Bislang wurden The Notwist von Album zu Album besser. Mit ihrer sechsten Platte „The Devil, You + Me“ reißt die Serie ab, die Feuilletons loben sie trotzdem.
Über The Notwist möchte man wohlwollend schreiben. Und wie einfach ließe sich in die Elogen einstimmen, zu denen die Feuilletons in den vergangenen Wochen anhoben, ließe sich wortreich beschreiben, wie überaus glaubwürdig und integer sich die Band im korrupten Musikgeschäft bewegt, ließe sich ausführen, wie die oberbayerische Gruppe seit Mitte der Neunziger ein überzeugendes Werk nach dem anderen ersinnt, sich ein ums andere Mal neu erfindet, und ließe sich schließlich schlussfolgern, auch die neue Platte The Devil, You + Me müsse ein Meisterwerk sein.
Allein, so wahr alles vorher Gesagte sein mag, ein Meisterwerk ist The Devil, You + Me leider nicht.

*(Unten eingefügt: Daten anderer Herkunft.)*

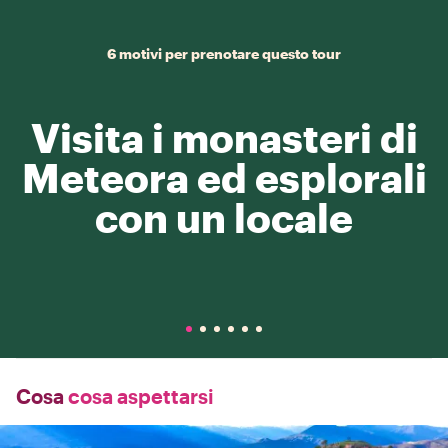
6 motivi per prenotare questo tour
Visita i monasteri di
Meteora ed esplorali
con un locale
Cosa
cosa aspettarsi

Bisher schien jede Notwist-Platte der letzte Schluss dessen zu sein, was derzeit im eigenen Tonuniversum möglich war. Mehr noch, zumindest eine Weile lang klang jedes Album seit 12 wie das Großartigste, was Musiker auf Instrumenten anstellen können. Mit einigen Jahren Abstand veränderten die Platten ihren Charakter, erwiesen sich doch nur als sinnvolle Fortschreibung des vorherigen Albums. Nicht weniger gut, aber viel weniger endgültig. Was folgte, drängte die Grenzen des Universums jedes Mal noch ein bisschen weiter zurück.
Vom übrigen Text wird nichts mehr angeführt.